There's a quote I read a long time ago: "You're not a man until your father says you are." All the more true if your father is a certain, somewhat legendary figure. Or maybe it's not true at all.
A few years down the road. A dusty, low-slung roadhouse outside of Oklahoma City.
CHARACTERS: Dean, background OCs
GENRE: Gen
RATING: PG
SPOILERS: None
LENGTH: 600 words
...UNTIL YOUR FATHER SAYS YOU ARE
By Carol Davis
He's crossed a line, somehow.
And it's not because of Hell; not because his soul's been battered and bloodied, shredded and frayed.
Nor is it thanks to the sheer numbers of people he knew, cared about, loved, who've been torn away from him over the years. It's not a "last man standing" kind of a thing. You don't get here simply by being the one who wasn't killed.
Particularly if you have been killed, a hundred times over.
It's not because of what he knows. There are people who know more than he does. Who are more skilled, more ingenious.
He's nothing special.
And yet there's this.
This quiet awe. This deference. This delivering of gifts (another chilled, brimming pitcher of beer; the offer of a deal on a couple of new tires to replace the ones that got shredded outside of Tulsa; the flip of a skirt that implies something more, something to be granted later, in a more private place).
Sam will laugh, he thinks. In the morning, when Sam finally arrives after three days on the road. He will snort. He will roll his eyes, when Dean tells him about this.
Or maybe not. Maybe Sam's been on the receiving end of this same peculiar treatment.
When Dean came in through the door of this place, this dusty, low-slung roadhouse an hour outside of Oklahoma City, he collided with a kid who looked nineteen or so - a kid who showed the signs of having been in the life for half of his. Dean met his gaze, found a weariness that matched his own. Then astonishment. Chagrin.
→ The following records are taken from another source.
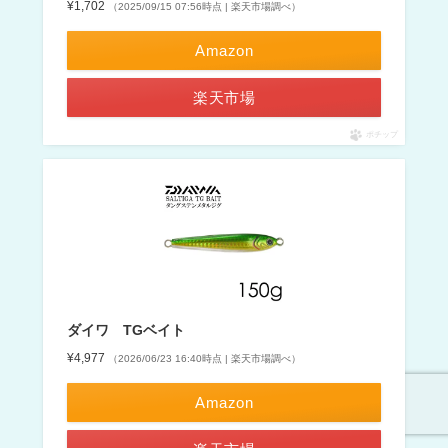
¥1,702
（2025/09/15 07:56時点 | 楽天市場調べ）
Amazon
楽天市場
ポチップ
ダイワ TGベイト
¥4,977
（2026/06/23 16:40時点 | 楽天市場調べ）
Amazon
"Sorry, sir," was what the kid said. "Jesus. You're - I'm sorry. Sir."
Sir?? Dean thinks, one hand curled around a half-empty mug, the glass of it scratched and chipped and scuffed with wear. It's as battered as Dean feels, but it's got one up on him: it's just a thing. Unaware. Unfeeling.
The hell…?
Somehow, he's become a "sir."
Because of all the hunters lost these past few years, to the demons, the angels, the Alphas, the Leviathans? To the run-of-the-mill uglies they battle every day? Is he what's left? That terrible thinning of the ranks put him here?
Is that it?
The waitress returns with the plate of eggs and home fries she promised him, sets it down gently, smiling, and he thinks of Jo, how Jo would never have tiptoed around him like this, would never have treated him like he farts the scent of fresh-cut grass and lilacs. It's a freaking roadhouse, he thinks, not some white-tablecloth place, not some place he wouldn't be welcome in torn jeans and an old flannel button-down stained with dried gore.
"Do you know me?" he asks, frowning.
She ruffles a little bit, like a bird surprised by a strong gust of wind. "Well… yeah. Of course."
He's thirty-six years old.
He's been killed more than a hundred times. None of them stuck, though that one time stuck well enough. He's been made whole, in some sense, at least, after every one of those times, but more often than not, he feels as fragmented as a boxful of jigsaw puzzle pieces.
A thought occurs to him, and as she turns to walk away, he voices it.
"I'm John Winchester's son."
That stops her, but not for the reason he thought it might. "I -" she says. "Who?"
He shakes his head.
She's really young. Sixteen, maybe seventeen. And things slip away.
Someday, he figures, he will have slipped away too.
Just as well, he thinks, and digs into the plate of food.